A novelist, poet and essayist, Achebe was perhaps best known for his 1958 novel Things Fall Apart, the story of the Igbo warrior Okonkwo and the colonial era, which has sold more than 10m copies around the world and has been published in 50 languages. Achebe depicts an Igbo village as the white men arrive at the end of the 19th century, taking its title from the WB Yeats poem, which continues: "Things fall apart; the centre cannot hold."

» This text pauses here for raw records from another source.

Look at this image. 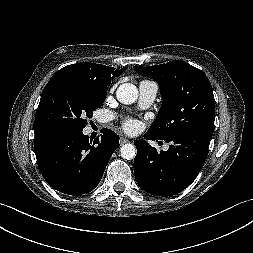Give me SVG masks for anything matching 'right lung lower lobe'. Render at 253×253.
Returning <instances> with one entry per match:
<instances>
[{"label": "right lung lower lobe", "mask_w": 253, "mask_h": 253, "mask_svg": "<svg viewBox=\"0 0 253 253\" xmlns=\"http://www.w3.org/2000/svg\"><path fill=\"white\" fill-rule=\"evenodd\" d=\"M94 140L82 131L48 129L35 133L34 149L40 171L55 190L80 195L100 182L112 153L119 147V136L103 129Z\"/></svg>", "instance_id": "obj_1"}]
</instances>
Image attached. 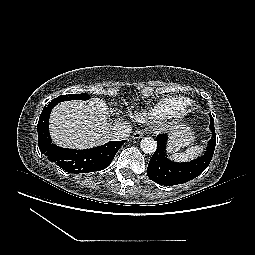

"The white man is very clever. He came quietly and peaceably with his religion. We were amused at his foolishness and allowed him to stay. Now he has won our brothers and our clan can no longer act like one," says Okonkwo's friend, Obierika, in the novel.


The poet Jackie Kay hailed Achebe as "the grandfather of African fiction" who "lit up a path for many others", adding that she had reread Things Fall Apart "countless times".


"It is a book that keeps changing with the times as he did," she said.


Achebe won the Commonwealth poetry prize for his collection Christmas in Biafra, was a finalist for the 1987 Booker prize for his novel Anthills of the Savannah, and in 2007 won the Man Booker international prize. Chair of the judges on that occasion, Elaine Showalter, said he had "inaugurated the modern African novel", while her fellow judge, the South African Nobel laureate Nadine Gordimer, said his fiction was "an original synthesis of the psychological novel, the Joycean stream of consciousness, the postmodern breaking of sequence", and that Achebe was "a joy and an illumination to read".


Nelson Mandela, meanwhile, has said that Achebe "brought Africa to the rest of the world" and called him "the writer in whose company the prison walls came down".


The author is also known for the influential essay An Image of Africa: Racism in Conrad's Heart of Darkness (1975), a hard-hitting critique of Conrad in which he says the author turned the African continent into "a metaphysical battlefield devoid of all recognisable humanity, into which the wandering European enters at his peril", asking: "Can nobody see the preposterous and perverse arrogance in thus reducing Africa to the role of props for the break-up of one petty European mind?"


According to Brown University, where Achebe held the position of David and Marianna Fisher university professor and professor of Africana studies until his death, this essay "is recognised as one of the most generative interventions on Conrad; and one that opened the social study of literary texts, particularly the impact of power relations on 20th-century literary imagination".


From USA Today

Chinua Achebe: Chinua Achebe has died. The author was known for his widely read book Things Fall Apart and other works which helped to bridge culture gaps and popularize African literature. "If you don't like someone's story, write your own," he said in an interview with The Paris Review. And watch a remembrance in this clip from the BBC: "He was an African hero... some people say he's the Nobel Prize literature winner Nigeria never had. That's how big he was."


COMMENTARY

I was going to write something new, but then I realized I said it before in my review of his book below.

Things Fall ApartThings Fall Apart by Chinua Achebe
My rating: 5 of 5 stars

Another one of my required readings for Humanities as part of my undergrad, but I have to admit I only skimmed through it to past the test. Yeah I can admit that…now.

Actually post graduation is when I actually read the book from cover to cover and WOW was it excellent. I thought I WOULD LOVE to make a movie out of this. Even in my new-sprung eagerness to strike out with my degree in film…I knew I could never find funding for something like this.

Maybe one day…,but until then you can read this amazing book.